WHAT THE TASK REQUIRES:
All records are to be printed again exactly as they appear.

SOURCE RECORDS:
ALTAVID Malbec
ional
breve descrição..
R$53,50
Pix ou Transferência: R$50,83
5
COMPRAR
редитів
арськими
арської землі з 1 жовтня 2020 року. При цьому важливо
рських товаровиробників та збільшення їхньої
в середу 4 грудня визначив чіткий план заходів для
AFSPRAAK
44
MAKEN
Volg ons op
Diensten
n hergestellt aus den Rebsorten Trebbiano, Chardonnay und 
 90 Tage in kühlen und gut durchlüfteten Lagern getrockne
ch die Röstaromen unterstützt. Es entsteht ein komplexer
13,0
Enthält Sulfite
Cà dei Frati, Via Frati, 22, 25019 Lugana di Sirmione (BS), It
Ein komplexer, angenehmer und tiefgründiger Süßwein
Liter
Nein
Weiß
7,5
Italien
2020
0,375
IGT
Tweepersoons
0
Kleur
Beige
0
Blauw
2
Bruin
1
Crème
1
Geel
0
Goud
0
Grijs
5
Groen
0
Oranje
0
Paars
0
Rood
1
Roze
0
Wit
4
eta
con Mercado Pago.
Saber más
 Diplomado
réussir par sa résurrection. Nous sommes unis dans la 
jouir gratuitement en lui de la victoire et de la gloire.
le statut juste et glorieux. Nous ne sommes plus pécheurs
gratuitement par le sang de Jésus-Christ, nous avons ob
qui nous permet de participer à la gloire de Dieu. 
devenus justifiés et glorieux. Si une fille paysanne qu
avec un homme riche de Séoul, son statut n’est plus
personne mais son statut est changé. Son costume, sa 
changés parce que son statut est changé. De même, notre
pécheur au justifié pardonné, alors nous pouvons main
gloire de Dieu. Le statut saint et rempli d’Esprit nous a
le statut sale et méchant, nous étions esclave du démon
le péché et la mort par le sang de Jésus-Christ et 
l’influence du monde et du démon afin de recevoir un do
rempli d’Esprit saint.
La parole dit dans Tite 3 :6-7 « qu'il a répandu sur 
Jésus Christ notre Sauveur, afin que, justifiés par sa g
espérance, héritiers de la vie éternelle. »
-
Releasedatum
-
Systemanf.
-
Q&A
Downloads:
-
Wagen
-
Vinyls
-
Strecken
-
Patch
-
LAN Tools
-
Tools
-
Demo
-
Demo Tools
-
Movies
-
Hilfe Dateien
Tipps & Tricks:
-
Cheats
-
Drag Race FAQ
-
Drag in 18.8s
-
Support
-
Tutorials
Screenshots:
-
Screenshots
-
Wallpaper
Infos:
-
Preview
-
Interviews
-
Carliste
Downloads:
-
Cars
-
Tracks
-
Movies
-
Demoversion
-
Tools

ANSWER BOX:
ALTAVID Malbec
ional
breve descrição..
R$53,50
Pix ou Transferência: R$50,83
5
COMPRAR
редитів
арськими
арської землі з 1 жовтня 2020 року. При цьому важливо
рських товаровиробників та збільшення їхньої
в середу 4 грудня визначив чіткий план заходів для
AFSPRAAK
44
MAKEN
Volg ons op
Diensten
n hergestellt aus den Rebsorten Trebbiano, Chardonnay und 
 90 Tage in kühlen und gut durchlüfteten Lagern getrockne
ch die Röstaromen unterstützt. Es entsteht ein komplexer
13,0
Enthält Sulfite
Cà dei Frati, Via Frati, 22, 25019 Lugana di Sirmione (BS), It
Ein komplexer, angenehmer und tiefgründiger Süßwein
Liter
Nein
Weiß
7,5
Italien
2020
0,375
IGT
Tweepersoons
0
Kleur
Beige
0
Blauw
2
Bruin
1
Crème
1
Geel
0
Goud
0
Grijs
5
Groen
0
Oranje
0
Paars
0
Rood
1
Roze
0
Wit
4
eta
con Mercado Pago.
Saber más
 Diplomado
réussir par sa résurrection. Nous sommes unis dans la 
jouir gratuitement en lui de la victoire et de la gloire.
le statut juste et glorieux. Nous ne sommes plus pécheurs
gratuitement par le sang de Jésus-Christ, nous avons ob
qui nous permet de participer à la gloire de Dieu. 
devenus justifiés et glorieux. Si une fille paysanne qu
avec un homme riche de Séoul, son statut n’est plus
personne mais son statut est changé. Son costume, sa 
changés parce que son statut est changé. De même, notre
pécheur au justifié pardonné, alors nous pouvons main
gloire de Dieu. Le statut saint et rempli d’Esprit nous a
le statut sale et méchant, nous étions esclave du démon
le péché et la mort par le sang de Jésus-Christ et 
l’influence du monde et du démon afin de recevoir un do
rempli d’Esprit saint.
La parole dit dans Tite 3 :6-7 « qu'il a répandu sur 
Jésus Christ notre Sauveur, afin que, justifiés par sa g
espérance, héritiers de la vie éternelle. »
-
Releasedatum
-
Systemanf.
-
Q&A
Downloads:
-
Wagen
-
Vinyls
-
Strecken
-
Patch
-
LAN Tools
-
Tools
-
Demo
-
Demo Tools
-
Movies
-
Hilfe Dateien
Tipps & Tricks:
-
Cheats
-
Drag Race FAQ
-
Drag in 18.8s
-
Support
-
Tutorials
Screenshots:
-
Screenshots
-
Wallpaper
Infos:
-
Preview
-
Interviews
-
Carliste
Downloads:
-
Cars
-
Tracks
-
Movies
-
Demoversion
-
Tools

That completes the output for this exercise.